I began this blog as a way to redefine, or perhaps rediscover, the beauty of ME after losing all my hair to alopecia universalis over 5 years ago. Join me in the movement to see ourselves and our world through a lens not offered by our culture.

Wednesday, March 26, 2014

Further Proof

More examples of the selfishness of alopecia:

1. Work: A job interview is nerve-wracking enough without the added stress over what to do with this bald head. Between a bald head and a scarf, which will give off the least "harmful" impression? Alopecia practically forces me to go into an interview in a wig, which is, for me, the most uncomfortable way to cover my head. I shouldn't have to be thinking about that.

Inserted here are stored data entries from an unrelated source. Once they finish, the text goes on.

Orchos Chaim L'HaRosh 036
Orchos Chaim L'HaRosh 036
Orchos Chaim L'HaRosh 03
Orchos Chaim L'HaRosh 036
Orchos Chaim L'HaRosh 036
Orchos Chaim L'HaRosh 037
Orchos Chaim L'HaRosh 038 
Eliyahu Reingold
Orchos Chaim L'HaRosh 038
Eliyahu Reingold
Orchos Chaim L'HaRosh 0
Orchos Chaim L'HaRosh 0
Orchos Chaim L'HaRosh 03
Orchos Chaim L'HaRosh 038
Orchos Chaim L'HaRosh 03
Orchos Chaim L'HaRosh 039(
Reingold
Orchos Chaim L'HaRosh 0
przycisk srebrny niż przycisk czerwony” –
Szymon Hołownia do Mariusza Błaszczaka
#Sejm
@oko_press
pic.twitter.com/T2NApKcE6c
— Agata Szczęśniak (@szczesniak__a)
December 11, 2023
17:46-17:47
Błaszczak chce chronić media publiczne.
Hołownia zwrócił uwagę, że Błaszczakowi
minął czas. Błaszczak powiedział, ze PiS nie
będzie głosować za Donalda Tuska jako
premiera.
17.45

2. Vacation: To a certain degree, alopecia determines where (and if) I travel and which activities I do when (and if) I get there. Camping and hiking are okay but I don't want to take many pictures of my naked face. Makeup is not exactly a priority when you're in the woods. A cruise would be fun until the party at night, when I would again be faced with the question of which head covering (or uncovering) would look appropriate with the dress. I know it shouldn't matter, but it does. Really, I would only feel comfortable touring around a hip city where I could be comfortable in my scarves or baldness and look cool in pictures.

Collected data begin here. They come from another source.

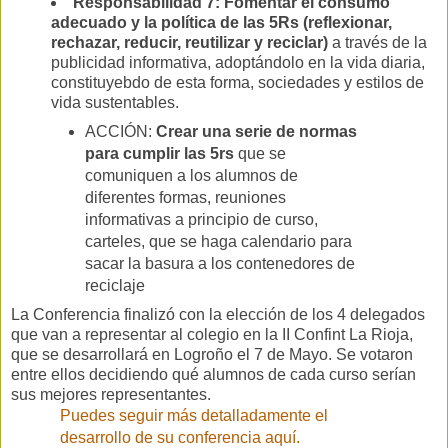
Responsabilidad 7: Fomentar el consumo
adecuado y la política de las 5Rs (reflexionar,
rechazar, reducir, reutilizar y reciclar)
a través de la
publicidad informativa, adoptándolo en la vida diaria,
constituyebdo de esta forma, sociedades y estilos de
vida sustentables.
ACCIÓN:
Crear una serie de normas
para cumplir las 5rs
que se
comuniquen a los alumnos de
diferentes formas, reuniones
informativas a principio de curso,
carteles, que se haga calendario para
sacar la basura a los contenedores de
reciclaje
La Conferencia finalizó con la elección de los 4 delegados
que van a representar al colegio en la II Confint La Rioja,
que se desarrollará en Logroño el 7 de Mayo. Se votaron
entre ellos decidiendo qué alumnos de cada curso serían
sus mejores representantes.
Puedes seguir más detalladamente el
desarrollo de su conferencia aquí.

3. Cross-cultural family events: Pictures are important at family events, and in some cultures pictures are meant to show you at your best. Is a scarf good enough to wear to a wedding? Can I attend a graduation bald? Am I causing distress, distraction and disgrace by refusing to wear a wig?

Alopecia demands that I add these dilemmas to my already fretful mind. Selfish thing, alopecia.

1 comment:

  1. I have those same feelings about weight, body style, grey old frizzy hair, freckles and spots, sagging place... the list goes on! We need to support one another with knowledge that other's don't look at us with those same fears. They just see a confident woman (if that's what we want to portray)... and they don't know our fears. You can be whatever you want to be!